The ATP and NADPH come from the light dependent reactions, the inorganic phosphate (P_i), the adenosine diphosphate (ADP) and nicotinimide adenosine diphosphate are recycled to the light reactions

gather and process information to use a biochemical pathways chart to trace the steps in the Calvin cycle

• Gather information from a range of resources including the ones listed below.

Biochemistry texts,
Molecular Biology of the Cell; Alberts, B. et al. Garland Publishing: or Biology; (3^rd edition) Campbell, N.A. The Benjamin /Cummings Publishing Company, or scientific journals to find three copies of the biochemical pathways of the Calvin Cycle.
Use the term Calvin cycle in a search engine such as Google (www.google.com) to find biological pathways of the Calvin cycle or use the pages below.

Calvin cycle J Kimball, USA.

The Calvin Cycle Process , Michigan State University, Michigan, USA.

• Process the information by assessing the reliability of the information from various sources. Choose the version of the cycle (they will all be very different!) that you find best illustrates the reactions of the cycle using the information given above.

explain why the Calvin cycle is now called the light independent stage of photosynthesis

• Benson (and Edward McMillan) demonstrated that CO₂ fixation was independent of light by illuminating on a sample of algae in the absence of CO₂, immediately transferring the algae to a black flask containing ¹⁴CO₂ and analysing the products for radioactivity. Sucrose (formed from glyceraldehyde phosphate) contained radioactive ¹⁴C was isolated at a rate approaching it’s formation in light. This experiment proved that the energy absorbed by chlorophyll was used for the production of phosphorylating (ATP) and reducing agents (NADPH) capable of driving the conversion of CO₂to sugar in the dark.

• Although the fixation of carbon does not require light, it does not take place in the dark! The enzymes of the Calvin cycle respond indirectly to light activation. When light energy is available to generate ATP and NADPH, the Calvin cycle proceeds.

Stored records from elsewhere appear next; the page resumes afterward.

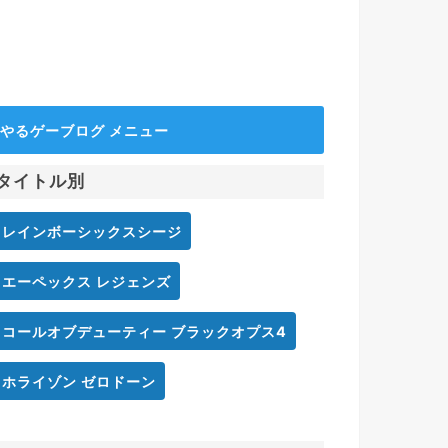
やるゲーブログ メニュー
タイトル別
レインボーシックスシージ
エーペックス レジェンズ
コールオブデューティー ブラックオプス4
ホライゾン ゼロドーン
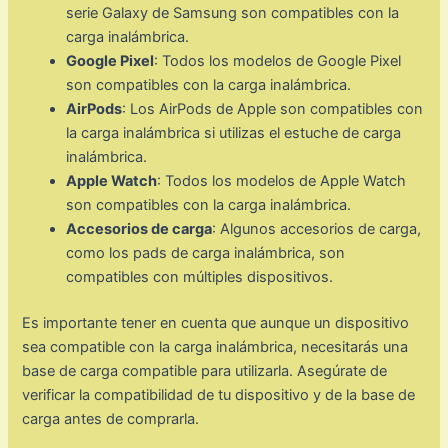
serie Galaxy de Samsung son compatibles con la
carga inalámbrica.
Google Pixel
: Todos los modelos de Google Pixel
son compatibles con la carga inalámbrica.
AirPods
: Los AirPods de Apple son compatibles con
la carga inalámbrica si utilizas el estuche de carga
inalámbrica.
Apple Watch
: Todos los modelos de Apple Watch
son compatibles con la carga inalámbrica.
Accesorios de carga
: Algunos accesorios de carga,
como los pads de carga inalámbrica, son
compatibles con múltiples dispositivos.
Es importante tener en cuenta que aunque un dispositivo
sea compatible con la carga inalámbrica, necesitarás una
base de carga compatible para utilizarla. Asegúrate de
verificar la compatibilidad de tu dispositivo y de la base de
carga antes de comprarla.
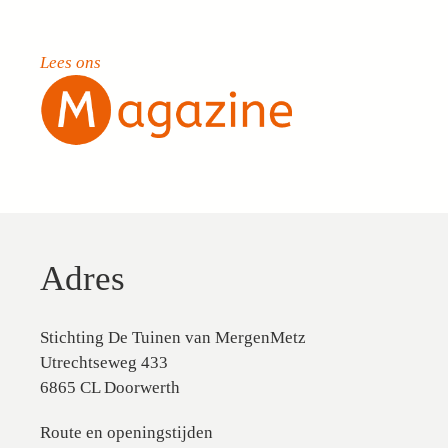
Lees ons
Adres
Stichting De Tuinen van MergenMetz
Utrechtseweg 433
6865 CL Doorwerth
Route en openingstijden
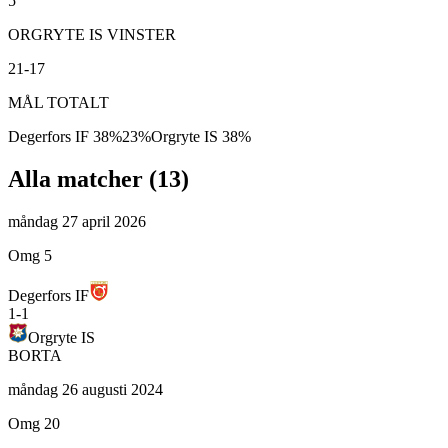
5
ORGRYTE IS VINSTER
21-17
MÅL TOTALT
Degerfors IF
38
%
23
%
Orgryte IS
38
%
Alla matcher (
13
)
måndag 27 april 2026
Omg 5
Degerfors IF
1
-
1
Orgryte IS
BORTA
måndag 26 augusti 2024
Omg 20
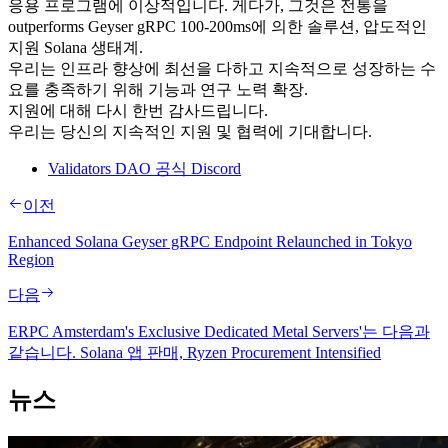
응용 프로그램에 이상적입니다. 게다가, 그것은 전통을
outperforms Geyser gRPC 100-200ms에 의한 솔루션, 압도적인
지원 Solana 생태계.
우리는 인프라 향상에 최선을 다하고 지속적으로 성장하는 수
요를 충족하기 위해 기능과 연구 노력 확장.
지원에 대해 다시 한번 감사드립니다.
우리는 당신의 지속적인 지원 및 협력에 기대합니다.
Validators DAO 공식 Discord
이전
Enhanced Solana Geyser gRPC Endpoint Relaunched in Tokyo
Region
다음
ERPC Amsterdam's Exclusive Dedicated Metal Servers'는 다음과
같습니다. Solana 앱 판매, Ryzen Procurement Intensified
뉴스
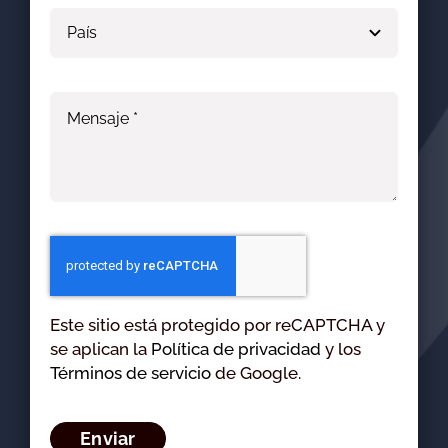
Este sitio está protegido por reCAPTCHA y
se aplican la
Política de privacidad
y los
Términos de servicio
de Google.
Enviar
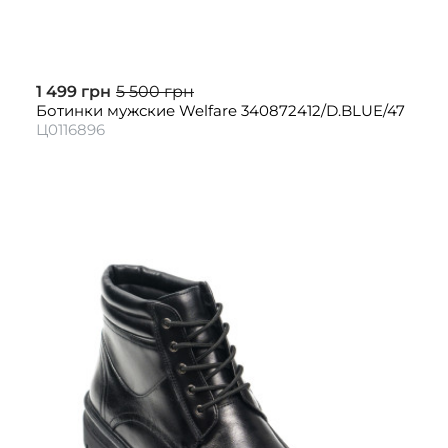
1 499 грн
5 500 грн
Ботинки мужские Welfare 340872412/D.BLUE/47
Ц0116896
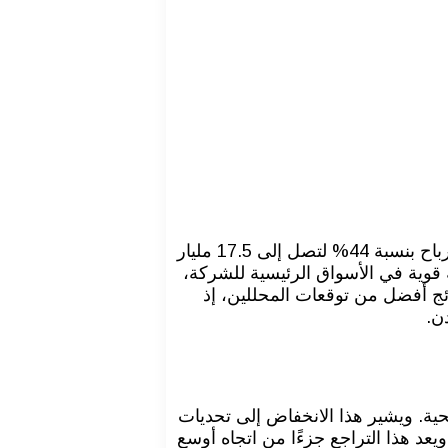
أعلنت شركة نيسان موتور اليابانية عن تراجع حاد في أرباحها التشغيلية خلال الربع الثالث من العام المالي، حيث انخفضت الأرباح بنسبة 44% لتصل إلى 17.5 مليار
 تنافسية قوية في الأسواق الرئيسية للشركة،
ائج أفضل من توقعات المحللين، إذ
عكس حجم التراجع الحالي في الربحية. ويشير هذا الانخفاض إلى تحديات
ويعد هذا التراجع جزءًا من اتجاه أوسع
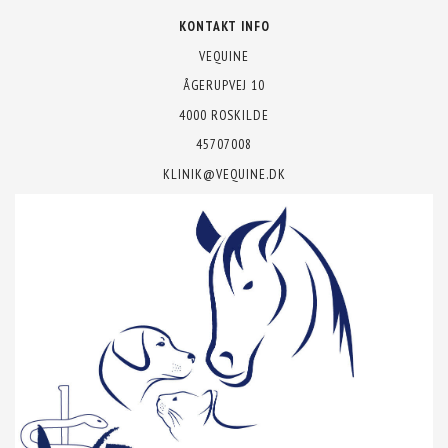
KONTAKT INFO
VEQUINE
ÅGERUPVEJ 10
4000 ROSKILDE
45707008
KLINIK@VEQUINE.DK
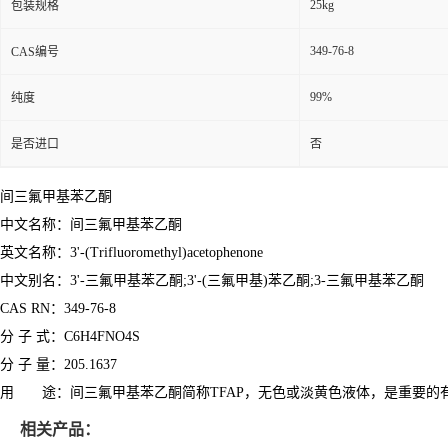
25kg
包装规格
349-76-8
CAS编号
99%
纯度
是否进口
否
间三氟甲基苯乙酮
中文名称：间三氟甲基苯乙酮
英文名称：3'-(Trifluoromethyl)acetophenone
中文别名：3'-三氟甲基苯乙酮;3'-(三氟甲基)苯乙酮;3-三氟甲基苯乙酮
CAS RN：349-76-8
分 子 式：C6H4FNO4S
分 子 量：205.1637
用 途：间三氟甲基苯乙酮简称TFAP，无色或淡黄色液体，是重要的
相关产品：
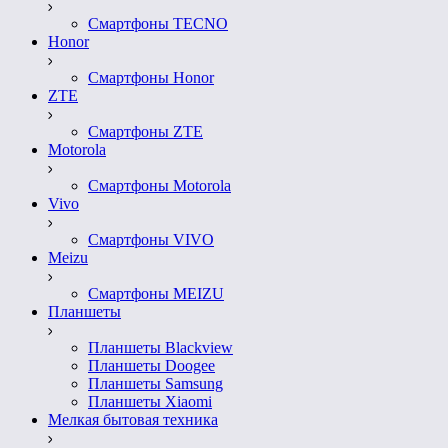
Смартфоны TECNO
Honor
Смартфоны Honor
ZTE
Смартфоны ZTE
Motorola
Смартфоны Motorola
Vivo
Смартфоны VIVO
Meizu
Смартфоны MEIZU
Планшеты
Планшеты Blackview
Планшеты Doogee
Планшеты Samsung
Планшеты Xiaomi
Мелкая бытовая техника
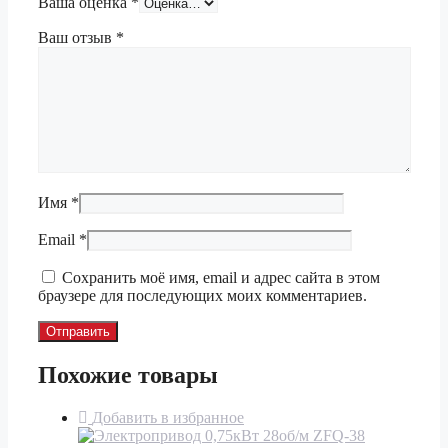
Ваша оценка
*
Ваш отзыв
*
Имя
*
Email
*
Сохранить моё имя, email и адрес сайта в этом
браузере для последующих моих комментариев.
Похожие товары
Добавить в избранное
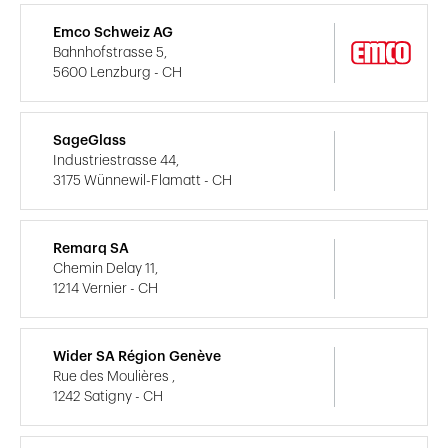
Emco Schweiz AG
Bahnhofstrasse 5,
5600 Lenzburg - CH
SageGlass
Industriestrasse 44,
3175 Wünnewil-Flamatt - CH
Remarq SA
Chemin Delay 11,
1214 Vernier - CH
Wider SA Région Genève
Rue des Moulières ,
1242 Satigny - CH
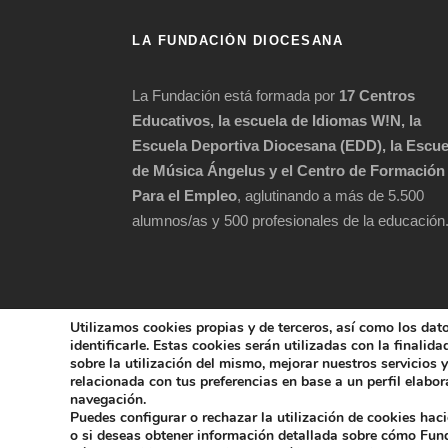
LA FUNDACIÓN DIOCESANA
La Fundación está formada por
17 Centros
Educativos, la escuela de Idiomas W!N, la
Escuela Deportiva Diocesana (EDD), la Escue
de Música Ángelus y el Centro de Formación
Para el Empleo
, aglutinando a más de 5.500
alumnos/as y 500 profesionales de la educación
Utilizamos cookies propias y de terceros, así como los dat
identificarle. Estas cookies serán utilizadas con la finalid
sobre la utilización del mismo, mejorar nuestros servicios
COPYRIGHT 202
relacionada con tus preferencias en base a un perfil elabora
navegación.
Puedes configurar o rechazar la utilización de cookies hac
POLÍTICA DE 
o si deseas obtener información detallada sobre cómo Fu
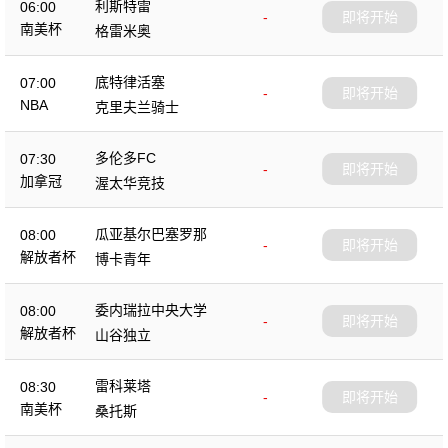
利斯特雷
06:00
-
即将开始
南美杯
格雷米奥
底特律活塞
07:00
-
即将开始
NBA
克里夫兰骑士
多伦多FC
07:30
-
即将开始
加拿冠
渥太华竞技
瓜亚基尔巴塞罗那
08:00
-
即将开始
解放者杯
博卡青年
委内瑞拉中央大学
08:00
-
即将开始
解放者杯
山谷独立
雷科莱塔
08:30
-
即将开始
南美杯
桑托斯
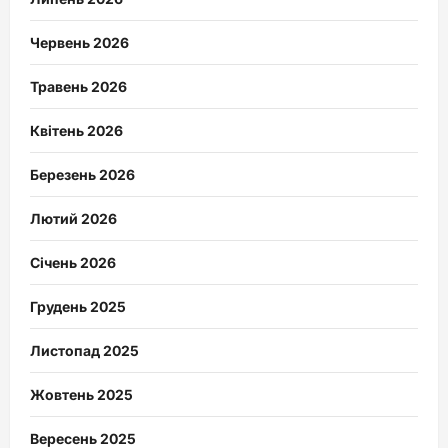
Червень 2026
Травень 2026
Квітень 2026
Березень 2026
Лютий 2026
Січень 2026
Грудень 2025
Листопад 2025
Жовтень 2025
Вересень 2025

In the dark, when ATP and NADPH cannot be produced by the light dependent reaction, fixation of CO₂ ceases. Therefore, the Calvin cycle is now called the light independent stage of photosynthesis.

• The enzyme that catalyses the capture of CO₂ from the atmosphere by the 5-carbon acceptor (ribulose bis-phosphate, abbreviated to RuBP) is called RuBP carboxylase or rubisco. It is an extremely large enzyme that works very slowly, 3 molecules of substrate per second, compared to the normal 1000 molecules of substrate for most enzymes. Many copies are therefore needed and rubisco constitutes more than 50% of the total protein in chloroplasts and is thought to be the most abundant protein on earth.

• Melvin Calvin, Andrew Benson and James Bassham determined the series of biochemical reactions in the Calvin cycle in the late 1940s and 1950s. It was completed in 1958 and earned Melvin Calvin the Nobel Prize for Chemistry in 1961. Calvin recognised the fact that the CO₂ was added to a 5-carbon acceptor to form a 6-carbon intermediate that instantaneously split in half. Benson and Bassham collaborated to identify the substances.